Task details:
Among the records below, find the line with "kusová cena a" and the line with "58 membros, só 37 (23%) são mulheres, e". Set down both and every line between, exactly and with no pictures, but nothing else.
■ ■ ■ ■
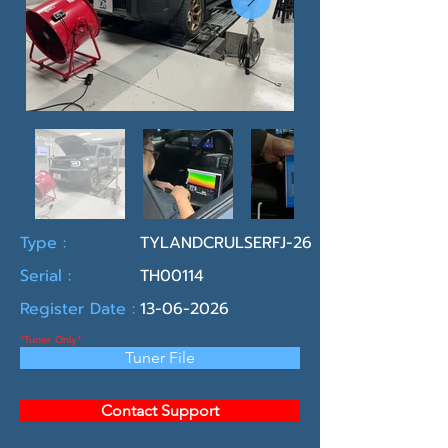
Type :
TYLANDCRULSERFJ-26
Serial :
TH00114
Register Date :
13-06-2026
*Tuner Only*
Tuner File
Contact Support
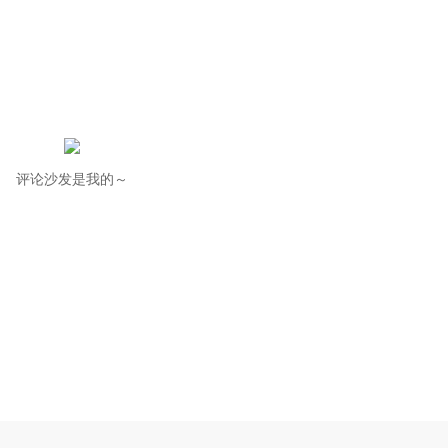
评论沙发是我的～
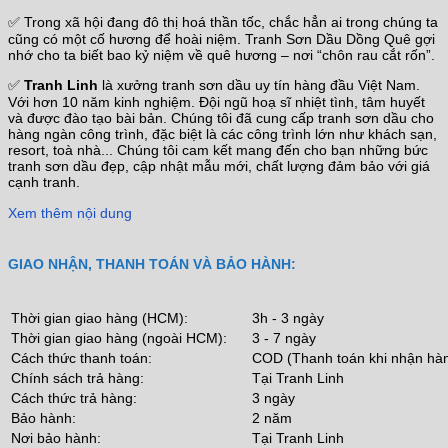
✅ Trong xã hội đang đô thị hoá thần tốc, chắc hẳn ai trong chúng ta
cũng có một cố hương để hoài niệm. Tranh Sơn Dầu Dồng Quê gợi
nhớ cho ta biết bao kỷ niệm về quê hương – nơi “chôn rau cắt rốn”.
✅
Tranh Linh
là xưởng tranh sơn dầu uy tín hàng đầu Việt Nam.
Với hơn 10 năm kinh nghiệm. Đội ngũ hoạ sĩ nhiệt tình, tâm huyết
và được đào tạo bài bản. Chúng tôi đã cung cấp tranh sơn dầu cho
hàng ngàn công trình, đặc biệt là các công trình lớn như khách sạn,
resort, toà nhà... Chúng tôi cam kết mang đến cho bạn những bức
tranh sơn dầu đẹp, cập nhật mẫu mới, chất lượng đảm bảo với giá
cạnh tranh.
Xem thêm nội dung
GIAO NHẬN, THANH TOÁN VÀ BẢO HÀNH:
Thời gian giao hàng (HCM):
3h - 3 ngày
Thời gian giao hàng (ngoài HCM):
3 - 7 ngày
Cách thức thanh toán:
COD (Thanh toán khi nhận hà
Chính sách trả hàng:
Tại Tranh Linh
Cách thức trả hàng:
3 ngày
Bảo hành:
2 năm
Nơi bảo hành:
Tại Tranh Linh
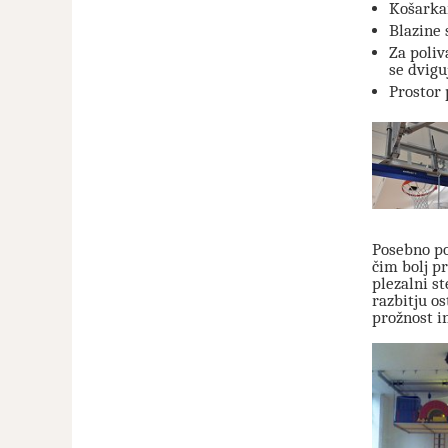
Košarkar
Blazine 
Za poliv
se dvigu
Prostor 
Posebno po
čim bolj p
plezalni st
razbitju o
prožnost i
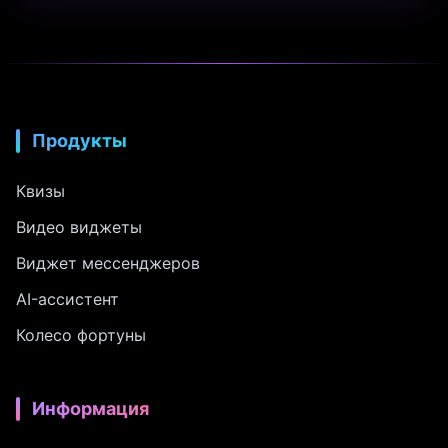
Продукты
Квизы
Видео виджеты
Виджет мессенджеров
AI-ассистент
Колесо фортуны
Информация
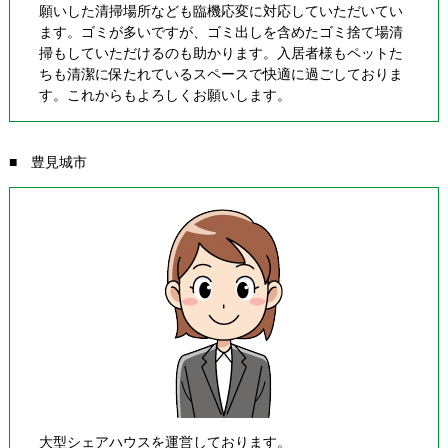
願いした清掃場所なども臨機応変に対応していただいてい
ます。ゴミが多いですが、ゴミ出しを含めたゴミ捨て場清
掃もしていただけるのも助かります。入居者様もペットた
ちも清潔に保たれているスペースで快適に過ごしておりま
す。これからもよろしくお願いします。
■ 豊見城市
大型シェアハウスを運営しております。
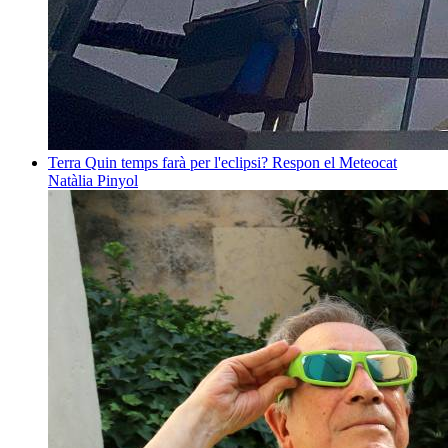
Terra
Quin temps farà per l'eclipsi? Respon el Meteocat
Natàlia Pinyol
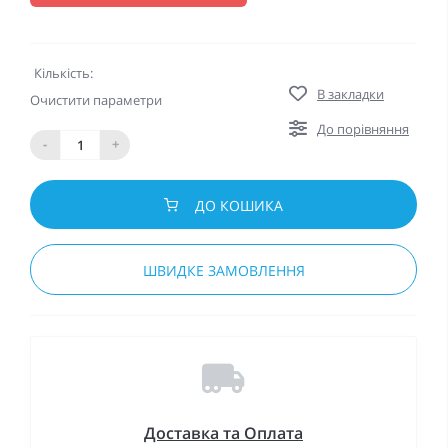
Кількість:
В закладки
Очистити параметри
До порівняння
-
+
ДО КОШИКА
ШВИДКЕ ЗАМОВЛЕННЯ
Доставка та Оплата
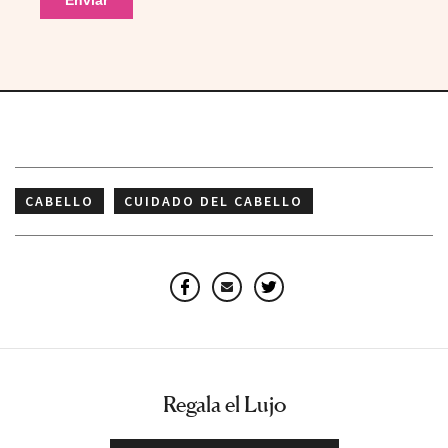
CABELLO
CUIDADO DEL CABELLO
Facebook
Email
Twitter
Regala el Lujo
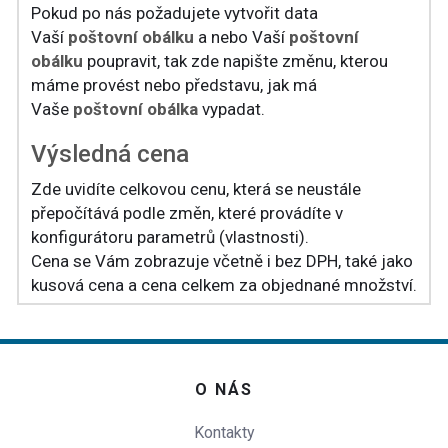
Pokud po nás požadujete vytvořit data
Vaší
poštovní obálku
a nebo Vaší
poštovní
obálku
poupravit, tak zde napište změnu, kterou
máme provést nebo představu, jak má
Vaše
poštovní obálka
vypadat.
Výsledná cena
Zde uvidíte celkovou cenu, která se neustále
přepočítává podle změn, které provádíte v
konfigurátoru parametrů (vlastnosti).
Cena se Vám zobrazuje včetně i bez DPH, také jako
kusová cena a cena celkem za objednané množství.
O NÁS
Kontakty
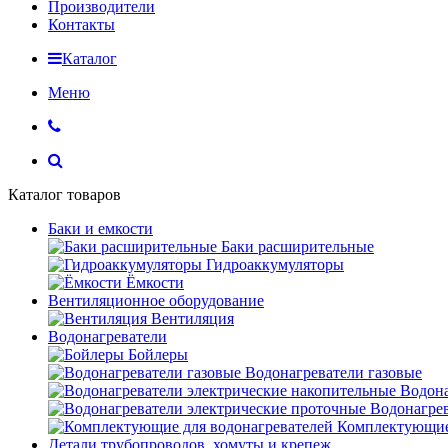
Производители
Контакты
Каталог
Меню
Каталог товаров
Баки и емкости
Баки расширительные
Гидроаккумуляторы
Ёмкости
Вентиляционное оборудование
Вентиляция
Водонагреватели
Бойлеры
Водонагреватели газовые
Водона
Водонагрев
Комплектующие 
Детали трубопроводов, хомуты и крепеж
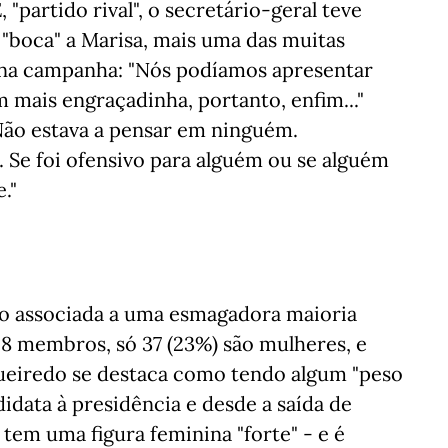
partido rival", o secretário-geral teve
"boca" a Marisa, mais uma das muitas
u na campanha: "Nós podíamos apresentar
mais engraçadinha, portanto, enfim..."
"Não estava a pensar em ninguém.
. Se foi ofensivo para alguém ou se alguém
."
ão associada a uma esmagadora maioria
58 membros, só 37 (23%) são mulheres, e
gueiredo se destaca como tendo algum "peso
idata à presidência e desde a saída de
em uma figura feminina "forte" - e é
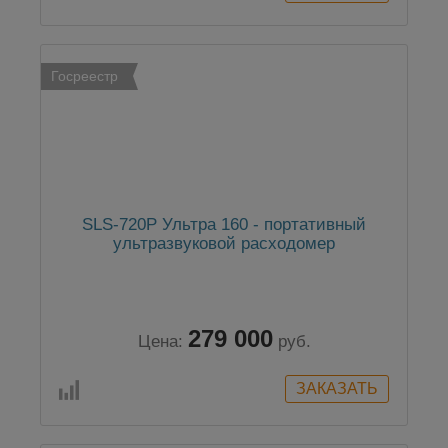
Госреестр
SLS-720P Ультра 160 - портативный
ультразвуковой расходомер
279 000
Цена:
руб.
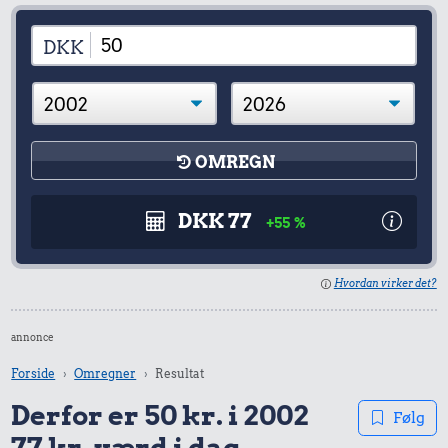
DKK
OMREGN
DKK 77
+55 %
Hvordan virker det?
annonce
Forside
Omregner
Resultat
Derfor er 50 kr. i 2002
Følg
77 kr. værd i dag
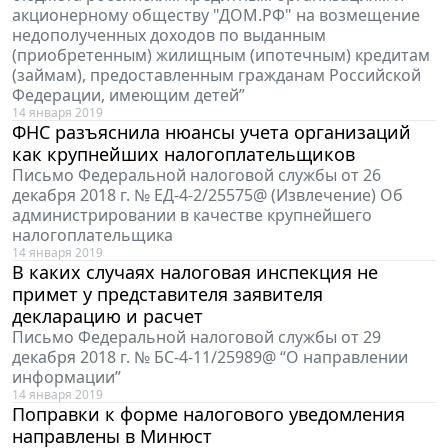
акционерному обществу "ДОМ.РФ" на возмещение
недополученных доходов по выданным
(приобретенным) жилищным (ипотечным) кредитам
(займам), предоставленным гражданам Российской
Федерации, имеющим детей”
14 января 2019
ФНС разъяснила нюансы учета организаций
как крупнейших налогоплательщиков
Письмо Федеральной налоговой службы от 26
декабря 2018 г. № ЕД-4-2/25575@ (Извлечение) Об
администрировании в качестве крупнейшего
налогоплательщика
14 января 2019
В каких случаях налоговая инспекция не
примет у представителя заявителя
декларацию и расчет
Письмо Федеральной налоговой службы от 29
декабря 2018 г. № БС-4-11/25989@ “О направлении
информации”
14 января 2019
Поправки к форме налогового уведомления
направлены в Минюст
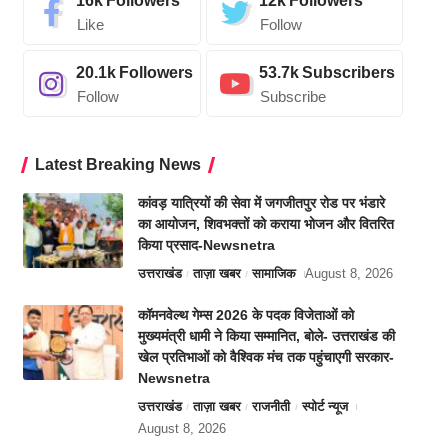
16k
Followers
12k
Followers
Like
Follow
20.1k
Followers
53.7k
Subscribers
Follow
Subscribe
Latest Breaking News
कांवड़ यात्रियों की सेवा में जगजीतपुर रोड पर भंडारे
का आयोजन, शिवभक्तों को कराया भोजन और वितरित
किया प्रसाद-Newsnetra
उत्तराखंड
ताज़ा खबर
सामाजिक
August 8, 2026
कॉमनवेल्थ गेम्स 2026 के पदक विजेताओं को
मुख्यमंत्री धामी ने किया सम्मानित, बोले- उत्तराखंड की
खेल प्रतिभाओं को वैश्विक मंच तक पहुंचाएगी सरकार-
Newsnetra
उत्तराखंड
ताज़ा खबर
राजनीती
स्पोर्ट न्यूज
August 8, 2026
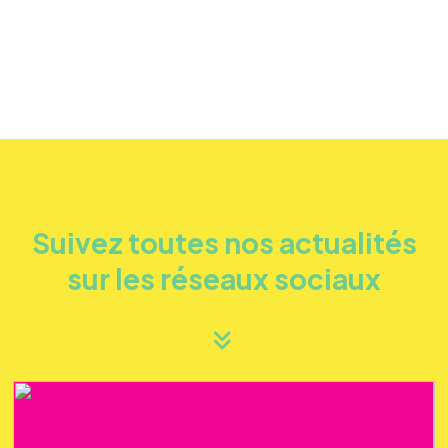
Suivez toutes nos actualités
sur les réseaux sociaux

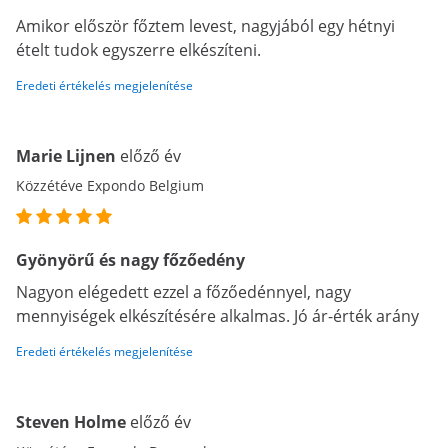
Amikor először főztem levest, nagyjából egy hétnyi
ételt tudok egyszerre elkészíteni.
Eredeti értékelés megjelenítése
Marie Lijnen
előző év
Közzétéve Expondo Belgium
Gyönyörű és nagy főzőedény
Nagyon elégedett ezzel a főzőedénnyel, nagy
mennyiségek elkészítésére alkalmas. Jó ár-érték arány
Eredeti értékelés megjelenítése
Steven Holme
előző év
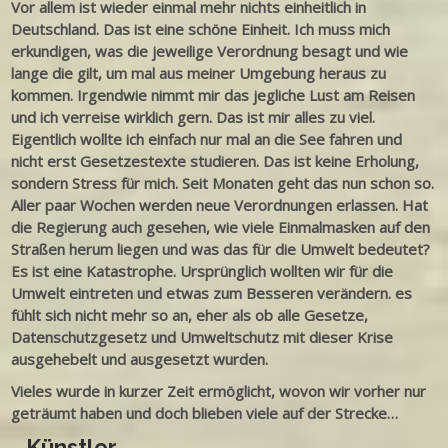
Vor allem ist wieder einmal mehr nichts einheitlich in
Deutschland. Das ist eine schöne Einheit. Ich muss mich
erkundigen, was die jeweilige Verordnung besagt und wie
lange die gilt, um mal aus meiner Umgebung heraus zu
kommen. Irgendwie nimmt mir das jegliche Lust am Reisen
und ich verreise wirklich gern. Das ist mir alles zu viel.
Eigentlich wollte ich einfach nur mal an die See fahren und
nicht erst Gesetzestexte studieren. Das ist keine Erholung,
sondern Stress für mich. Seit Monaten geht das nun schon so.
Aller paar Wochen werden neue Verordnungen erlassen. Hat
die Regierung auch gesehen, wie viele Einmalmasken auf den
Straßen herum liegen und was das für die Umwelt bedeutet?
Es ist eine Katastrophe. Ursprünglich wollten wir für die
Umwelt eintreten und etwas zum Besseren verändern. es
fühlt sich nicht mehr so an, eher als ob alle Gesetze,
Datenschutzgesetz und Umweltschutz mit dieser Krise
ausgehebelt und ausgesetzt wurden.
Vieles wurde in kurzer Zeit ermöglicht, wovon wir vorher nur
geträumt haben und doch blieben viele auf der Strecke…
Künstler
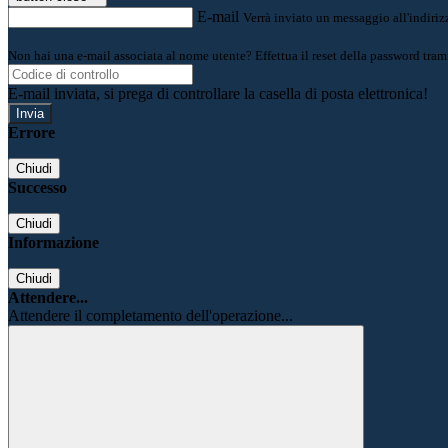
E-mail
Verrà inviato un messaggio all'indirizz
Non hai una e-mail associata al nome utente? Effettua il reset della password tram
E-mail inviata, si prega di controllare la casella di posta elettronica!
Errore
Chiudi
Successo
Chiudi
Informazione
Chiudi
Attendere...
Attendere il completamento dell'operazione...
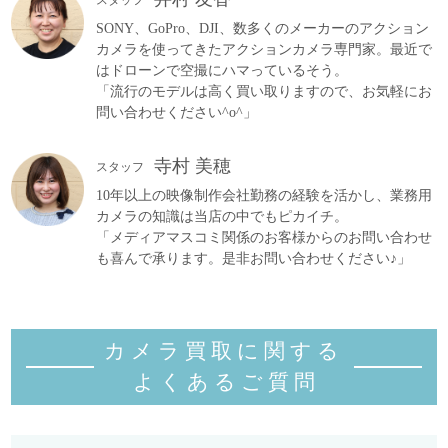
SONY、GoPro、DJI、数多くのメーカーのアクション
カメラを使ってきたアクションカメラ専門家。最近で
はドローンで空撮にハマっているそう。
「流行のモデルは高く買い取りますので、お気軽にお
問い合わせください^o^」
寺村 美穂
スタッフ
10年以上の映像制作会社勤務の経験を活かし、業務用
カメラの知識は当店の中でもピカイチ。
「メディアマスコミ関係のお客様からのお問い合わせ
も喜んで承ります。是非お問い合わせください♪」
カメラ買取に関する
よくあるご質
問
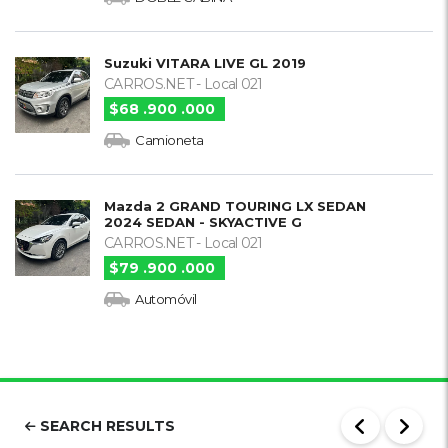
Suzuki VITARA LIVE GL 2019
CARROS.NET - Local 021
$68 .900 .000
Camioneta
Mazda 2 GRAND TOURING LX SEDAN
2024 SEDAN - SKYACTIVE G
CARROS.NET - Local 021
$79 .900 .000
Automóvil
SEARCH RESULTS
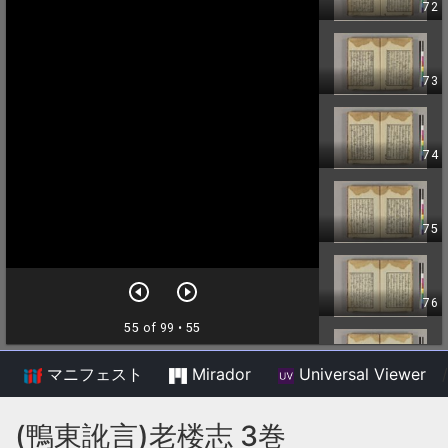
マニフェスト
Mirador
Universal Viewer
/
(鴨東訛言)老楼志 3巻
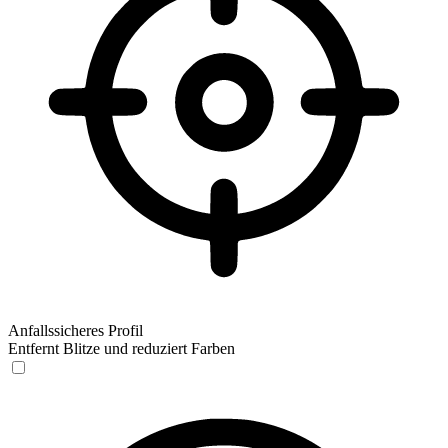
Anfallssicheres Profil
Entfernt Blitze und reduziert Farben
Anfallssicheres Profil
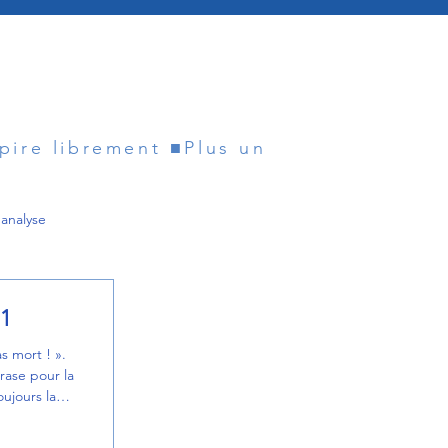
spire librement ■
analyse
Famille
.1
as mort ! ».
rase pour la
chiatre
oujours la
 dans sa
ion aussi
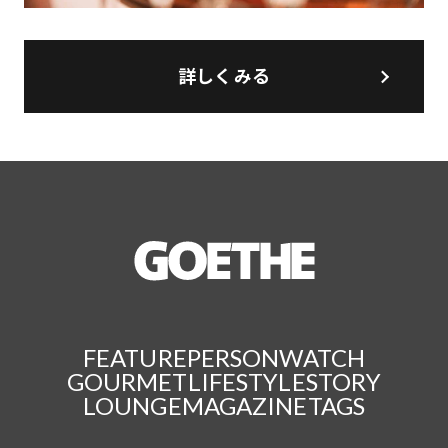
詳しくみる
FEATURE
PERSON
WATCH
GOURMET
LIFESTYLE
STORY
LOUNGE
MAGAZINE
TAGS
■ ■ ■ ■
Problem solution:
kusová cena a cena celkem za objednané množství.
O NÁS
Kontakty
Производители
Контакты
Каталог
Меню
Каталог товаров
Баки и емкости
Баки расширительные
Гидроаккумуляторы
Ёмкости
Вентиляционное оборудование
Вентиляция
Водонагреватели
Бойлеры
Водонагреватели газовые
Водона
Водонагрев
Комплектующие 
Детали трубопроводов, хомуты и крепеж
partido rival", o secretário-geral teve
"boca" a Marisa, mais uma das muitas
u na campanha: "Nós podíamos apresentar
mais engraçadinha, portanto, enfim..."
"Não estava a pensar em ninguém.
. Se foi ofensivo para alguém ou se alguém
."
ão associada a uma esmagadora maioria
58 membros, só 37 (23%) são mulheres, e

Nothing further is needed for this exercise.